Meta CTO explains why the smart glasses demos failed at Meta Connect — and itwasn’t the Wi-Fi

Meta Chief Technology Officer Andrew Bosworth used his Instagram account to explain, in more technical detail, why multiple demonstrations of Meta’s new smart glasses technology failed during Meta Connect, the company’s developer conference this week.

Meta introduced three new pairs of smart glasses on Wednesday. These included an upgraded version of its existing Ray-Ban Meta, a new Meta Ray-Ban Display that comes with a wristband controller, and the sports-focused Oakley Meta Vanguard. However, at different points during the event, the live technology demonstrations failed to work.

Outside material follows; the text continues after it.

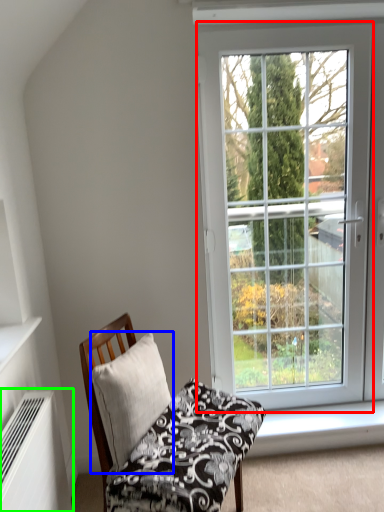 Question: Which object is the farthest from window (highlighted by a red box)? Choose among these: pillow (highlighted by a blue box) or air conditioner (highlighted by a green box).

Choices:
 (A) pillow
 (B) air conditioner

Answer: (B)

In one demonstration, cooking content creator Jack Mancuso asked his Ray-Ban Meta glasses how to get started with a particular sauce recipe. After repeating the question “What do I do first?” with no response, the AI skipped ahead in the recipe, forcing him to stop the demo. He then tossed it back to Meta CEO Mark Zuckerberg, suggesting that the Wi-Fi may have been malfunctioning.

In another demo, the glasses failed to pick up a live WhatsApp video call between Bosworth and Zuckerberg. Zuckerberg eventually had to give up. Bosworth walked onstage and joked about the “brutal” Wi-Fi. “You practice these things like a hundred times, and then you never know what’s gonna happen,” Zuckerberg said at the time.

After the event, Bosworth held a Q&A session on his Instagram about the new technology and the live demo failures. He explained that it was not actually the Wi-Fi that caused the issue with the chef’s glasses. Instead, it was a mistake in resource management planning.

“When the chef said, ‘Hey, Meta, start Live AI,’ it started every single Ray-Ban Meta’s Live AI in the building. And there were a lot of people in that building,” Bosworth explained. “That obviously didn’t happen in rehearsal; we didn’t have as many things,” he said, referring to the number of glasses that were triggered.

That alone was not enough to cause the disruption. The second part of the failure had to do with how Meta had chosen to route the Live AI traffic to its development server to isolate it during the demo. When it did so, it did this for everyone in the building on the access points, which included all the headsets. “So we DDoS’d ourselves, basically, with that demo,” Bosworth added. A DDoS attack, or a distributed denial of service attack, is one where a flood of traffic overwhelms a server or service. In this case, Meta’s development server was not set up to handle the flood of traffic from the other glasses in the building, as the company had only planned for it to handle the demos alone.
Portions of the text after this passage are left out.